Longeveron (LGVN) Investor presentation summary

Strategic focus and clinical pipeline

• Developing stem cell therapies for life-threatening conditions in children and the elderly, targeting rare pediatric and chronic aging-related diseases.

• Clinical pipeline includes Hypoplastic Left Heart Syndrome (HLHS), Pediatric Dilated Cardiomyopathy (PDCM), Alzheimer's disease (AD), and Aging-related Frailty (AF).

• Positive initial results in five clinical trials across three indications, with a well-established safety profile.

• Multiple FDA designations: HLHS (Orphan Drug, Fast Track, Rare Pediatric Disease), AD (RMAT, Fast Track).

• Large U.S. market opportunities: HLHS ($1B), PDCM ($1B+), AD ($5B+), AF ($4B+).

Laromestrocel (Lomecel-B) product and mechanism

• Allogeneic mesenchymal stem cell therapy derived from healthy young adult bone marrow, culture-expanded and cryopreserved for off-the-shelf use.

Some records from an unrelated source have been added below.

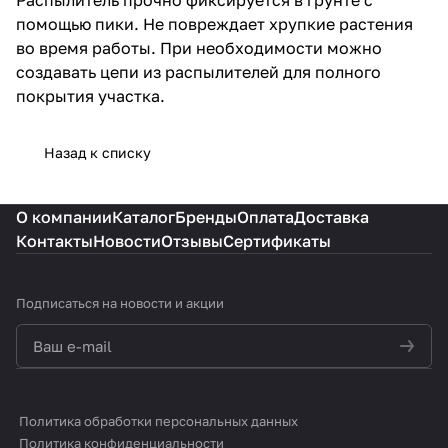
помощью пики. Не повреждает хрупкие растения
во время работы. При необходимости можно
создавать цепи из распылителей для полного
покрытия участка.
Назад к списку
О компании
Каталог
Бренды
Оплата
Доставка
Контакты
Новости
Отзывы
Сертификаты
Подписаться
на новости и акции
политикой конфиденциальности
Политика обработки персональных данных
Политика конфиденциальности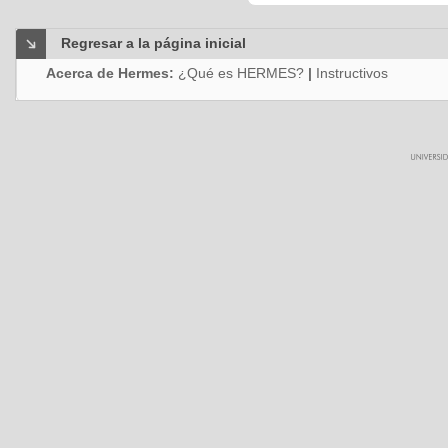
Regresar a la página inicial
Acerca de Hermes:
¿Qué es HERMES?
|
Instructivos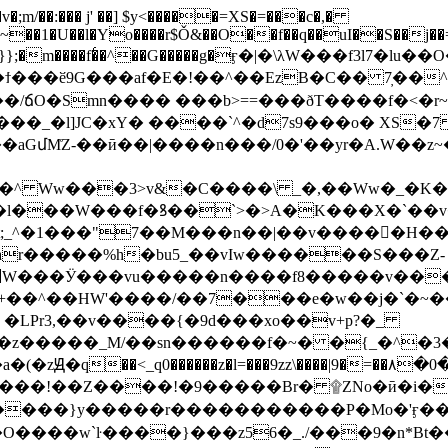
;m/��:��� j' ��] $y<�����=XS�=���c�,�
�~��1�U��l�Yo����r$Ǒ&��O��f��q��uI��S��j
�ϯ���ӗ9G���af�E�!��^��EzB�C�� 7̦��^
�/ճO�Smn���� ���b>==���ðT����f�<�r
��_�l]JC�xY� ����`^�d7s9���o� XS�
�aGմM͑Z-��ӣ��|����n���/0�'��yr�A.W�
�C����\ _�,��Ww�_�Κ����6���հ���B����W׋�����
�l���W���f�ꝸ��`>�>A�K���X�ˋ��v�a
���ar�����%h�bu5_��vIw������S���Z-
+��^��ΗW'����/��7���e�w��j�ˋ�~�
�LPr3,��v����{�9d���xo��v+p?�_
z�����_M/��sn������f�~� �{_�^�3��
a�(�zԬ
�q��<_q0������z�l=���9zz\����|9�=��٨�0�����������_.+����CP]v_�^�T��Z������T+�jz<{���
���bX�O����wˋŀ����}���z56�_./���9�n*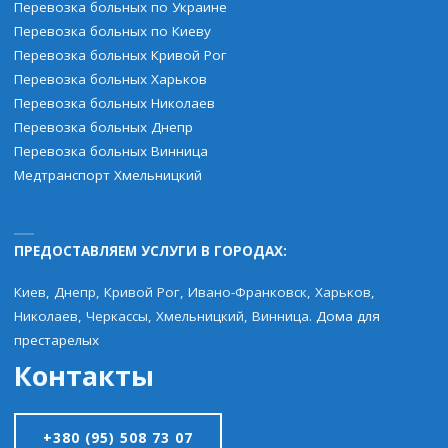
Перевозка больных по Украине
Перевозка больных по Киеву
Перевозка больных Кривой Рог
Перевозка больных Харьков
Перевозка больных Николаев
Перевозка больных Днепр
Перевозка больных Винница
Медтранспорт Хмельницкий
ПРЕДОСТАВЛЯЕМ УСЛУГИ В ГОРОДАХ:
Киев, Днепр, Кривой Рог, Ивано-Франковск, Харьков,
Николаев, Черкассы, Хмельницкий, Винница.
Дома для
престарелых
Контакты
+380 (95) 508 73 07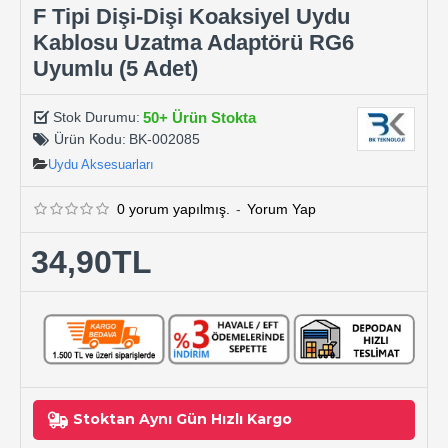
F Tipi Dişi-Dişi Koaksiyel Uydu
Kablosu Uzatma Adaptörü RG6
Uyumlu (5 Adet)
50+ Ürün Stokta
Stok Durumu:
Ürün Kodu:
BK-002085
Uydu Aksesuarları
0 yorum yapılmış.
-
Yorum Yap
34,90TL
Stoktan Aynı Gün Hızlı Kargo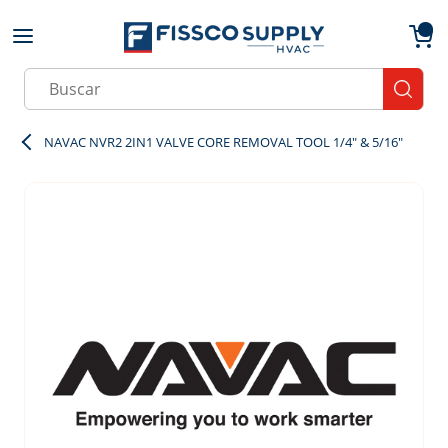
Skip to main content
menu
{0}
Site Search
submit
NAVAC NVR2 2IN1 VALVE CORE REMOVAL TOOL 1/4" & 5/16"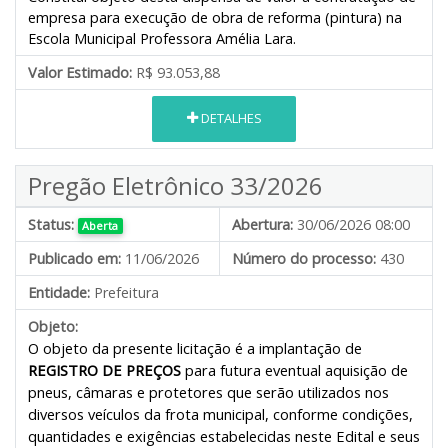
empresa para execução de obra de reforma (pintura) na
Escola Municipal Professora Amélia Lara.
Valor Estimado:
R$ 93.053,88
DETALHES
Pregão Eletrônico 33/2026
Status:
Abertura:
30/06/2026 08:00
Aberta
Publicado em:
11/06/2026
Número do processo:
430
Entidade:
Prefeitura
Objeto:
O objeto da presente licitação é a implantação de
REGISTRO DE PREÇOS
para futura eventual aquisição de
pneus, câmaras e protetores que serão utilizados nos
diversos veículos da frota municipal, conforme condições,
quantidades e exigências estabelecidas neste Edital e seus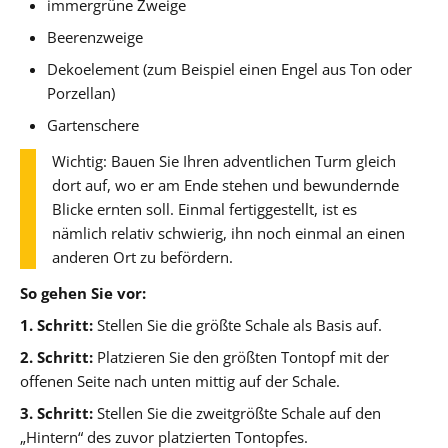
immergrüne Zweige
Beerenzweige
Dekoelement (zum Beispiel einen Engel aus Ton oder
Porzellan)
Gartenschere
Wichtig: Bauen Sie Ihren adventlichen Turm gleich
dort auf, wo er am Ende stehen und bewundernde
Blicke ernten soll. Einmal fertiggestellt, ist es
nämlich relativ schwierig, ihn noch einmal an einen
anderen Ort zu befördern.
So gehen Sie vor:
1. Schritt:
Stellen Sie die größte Schale als Basis auf.
2. Schritt:
Platzieren Sie den größten Tontopf mit der
offenen Seite nach unten mittig auf der Schale.
3. Schritt:
Stellen Sie die zweitgrößte Schale auf den
„Hintern“ des zuvor platzierten Tontopfes.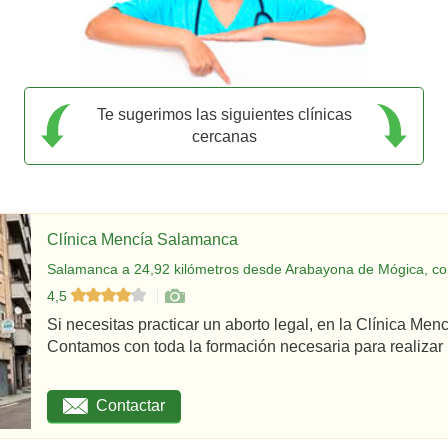
Te sugerimos las siguientes clínicas
cercanas
Clínica Mencía Salamanca
Salamanca a 24,92 kilómetros desde Arabayona de Mógica, co
4,5
Si necesitas practicar un aborto legal, en la Clínica Me
Contamos con toda la formación necesaria para realizar u
Contactar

• Demonstrates pro-vascular, pro-regenerative, and anti-inflammatory mechanisms, supporting tissue repair and healing.

• Shown to be immuno-evasive, with enhanced safety and convenient administration.

• Mechanisms support use in diseases with endothelial dysfunction, inflammation, fibrosis, and need for endogenous repair.

Clinical highlights by indication

• HLHS: Ongoing pivotal Phase 2b trial (ELPIS II) fully enrolled; ELPIS I showed 100% transplant-free survival at 5 years post-surgery, compared to 80% in historical controls.

• PDCM: IND approved July 2025; FDA supports direct progression to pivotal Phase 2b/3 trial.

• AD: Completed Phase 2a (CLEAR MIND) with positive safety and efficacy; RMAT and Fast Track designations; pivotal Phase 2/3 trial planned for 2H 2026.

• AF: Completed Phase 2b showing significant improvement in physical endurance (6MWT) and dose-response; no serious adverse events attributed to treatment.